- Born: 20 December 1895 Kraków, Poland
- Died: 1 January 1975 (aged 80) Paris, France
- Known for: Painting
- Spouse: Louis Marcoussis ​(m. 1913)​

= Alice Halicka =

French painter

Alice Halicka or Alicja Halicka (20 December 1895 – 1 January 1975) was a Polish-born painter who spent most of her life in France.

==Biography==
Alicja Halicka was born in Kraków and studied with Józef Pankiewicz there. She studied with Simon Hollósy in Munich before moving to Paris in 1912, where she studied at Académie Ranson under Paul Sérusier and Maurice Denis. There she met and married the Cubist painter Louis Marcoussis in 1913. In 1921, she showed cubist work together with her husband at the Société des Artistes Indépendants. She also exhibited her work at the Galerie Georges Petit, Paris (1930–31), Le Centaure, Brussels, the Leicester Galleries, London (1934), the Marie Harriman Gallery, New York (1936), Julian Levy Gallery, New York (1937).
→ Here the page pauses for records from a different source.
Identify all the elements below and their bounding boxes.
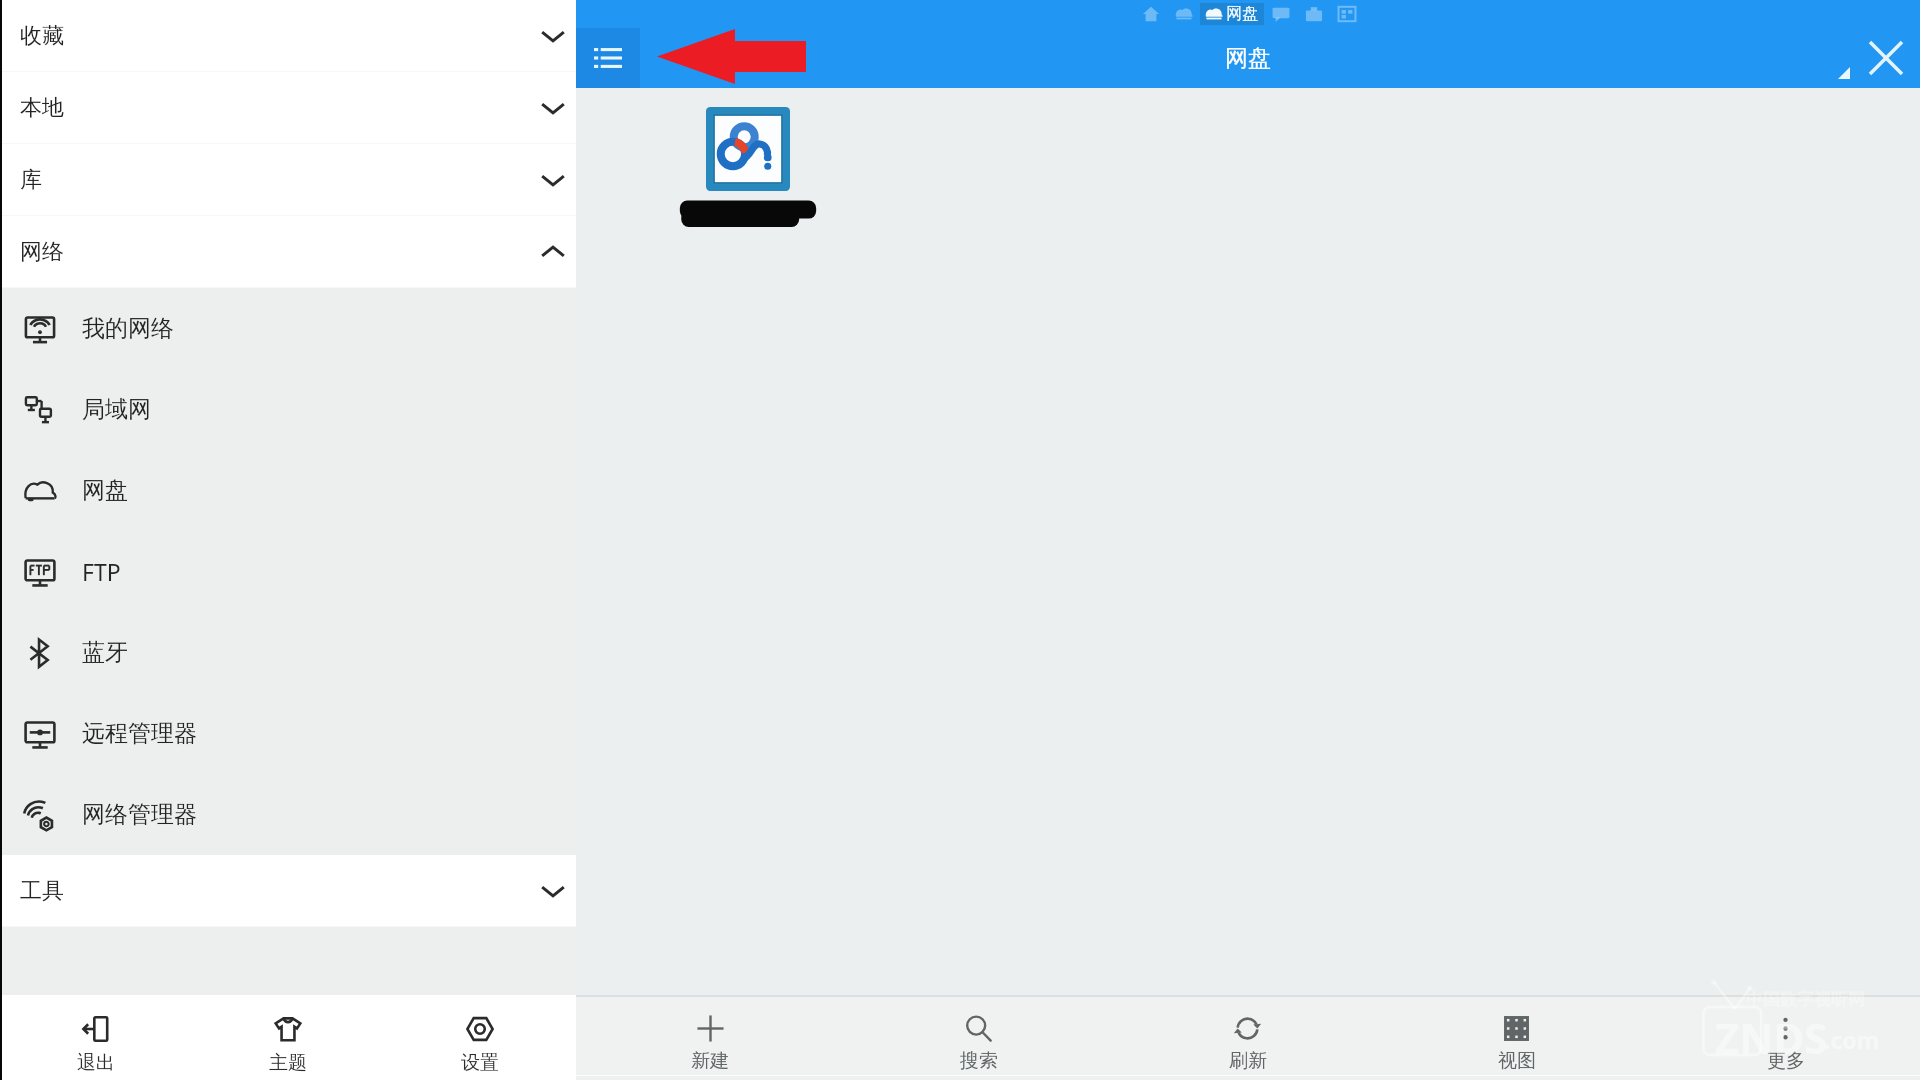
button[interactable]: 新建 <box>576 997 844 1075</box>
staticText: FTP <box>82 556 121 587</box>
staticText: 网络 <box>20 238 64 266</box>
staticText: 工具 <box>20 877 64 905</box>
button[interactable]: 库 <box>0 144 576 216</box>
staticText: 本地 <box>20 94 64 122</box>
staticText: 中国数字视听网 <box>1746 989 1865 1010</box>
button[interactable]: Messages <box>1264 1 1297 27</box>
staticText: 远程管理器 <box>82 719 197 748</box>
button[interactable]: FTP <box>0 531 576 612</box>
staticText: 库 <box>20 166 42 194</box>
button[interactable]: Cloud <box>1167 1 1200 27</box>
staticText: 网盘 <box>1226 4 1258 24</box>
button[interactable]: 网盘 <box>0 450 576 531</box>
button[interactable]: 网络 <box>0 216 576 288</box>
button[interactable]: 局域网 <box>0 369 576 450</box>
button[interactable]: 本地 <box>0 72 576 144</box>
staticText: 蓝牙 <box>82 638 128 667</box>
staticText: 网盘 <box>82 476 128 505</box>
button[interactable]: 主题 <box>192 995 384 1080</box>
staticText: 我的网络 <box>82 314 174 343</box>
staticText: 退出 <box>77 1051 115 1075</box>
button[interactable]: 收藏 <box>0 0 576 72</box>
staticText: 收藏 <box>20 22 64 50</box>
button[interactable]: 搜索 <box>844 997 1113 1075</box>
button[interactable] <box>677 107 819 230</box>
staticText: 更多 <box>1767 1049 1805 1073</box>
staticText: ZNDS <box>1715 1009 1828 1066</box>
button[interactable]: Home <box>1134 1 1167 27</box>
staticText: 主题 <box>269 1051 307 1075</box>
staticText: 局域网 <box>82 395 151 424</box>
staticText: 搜索 <box>960 1049 998 1073</box>
staticText: 刷新 <box>1229 1049 1267 1073</box>
button[interactable]: Menu <box>576 28 640 88</box>
staticText: 视图 <box>1498 1049 1536 1073</box>
button[interactable]: Apps <box>1297 1 1330 27</box>
button[interactable]: 设置 <box>384 995 576 1080</box>
button[interactable]: 更多 <box>1651 997 1920 1075</box>
staticText: 设置 <box>461 1051 499 1075</box>
button[interactable]: 视图 <box>1382 997 1651 1075</box>
button[interactable]: 远程管理器 <box>0 693 576 774</box>
button[interactable]: 退出 <box>0 995 192 1080</box>
staticText: 网盘 <box>1225 44 1271 73</box>
button[interactable]: Close <box>1856 28 1916 88</box>
staticText: 新建 <box>691 1049 729 1073</box>
button[interactable]: 刷新 <box>1113 997 1382 1075</box>
button[interactable]: 网盘 <box>1205 3 1258 25</box>
button[interactable]: Scan <box>1330 1 1363 27</box>
button[interactable]: 工具 <box>0 855 576 927</box>
staticText: 网络管理器 <box>82 800 197 829</box>
button[interactable]: 蓝牙 <box>0 612 576 693</box>
button[interactable]: 我的网络 <box>0 288 576 369</box>
button[interactable]: 网络管理器 <box>0 774 576 855</box>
Halicka painted in various styles but also produced work in fabric, including Romances capitonnées, and even made set designs for ballets which were performed at the Metropolitan Opera of New York and Covent Garden, London.

She spent World War II in France and wrote a memoir afterwards called Hier, souvenirs, published in 1946. Halicka died in Paris in 1975.

== Works ==
Alice Halicka's work is characterized by a great rigor of constructions (many architectural themes) combined with variety, fantasy and poetic inspiration. It includes many oil paintings, landscapes, still lifes, gouaches, drawings, collages, watercolours, engravings, decorative works on fabrics, decorative screens (for Helena Rubinstein), decorations for ballets (such as Le Baiser of Stravinsky's Fairy in 1937, which was performed at the Metropolitan Opera) and illustrations of literary works.

Alice Halicka's works can be found in many private collections and in the permanent collections of museums, such as the Museum of Jewish Art and History and the Museum of Modern Art in New York.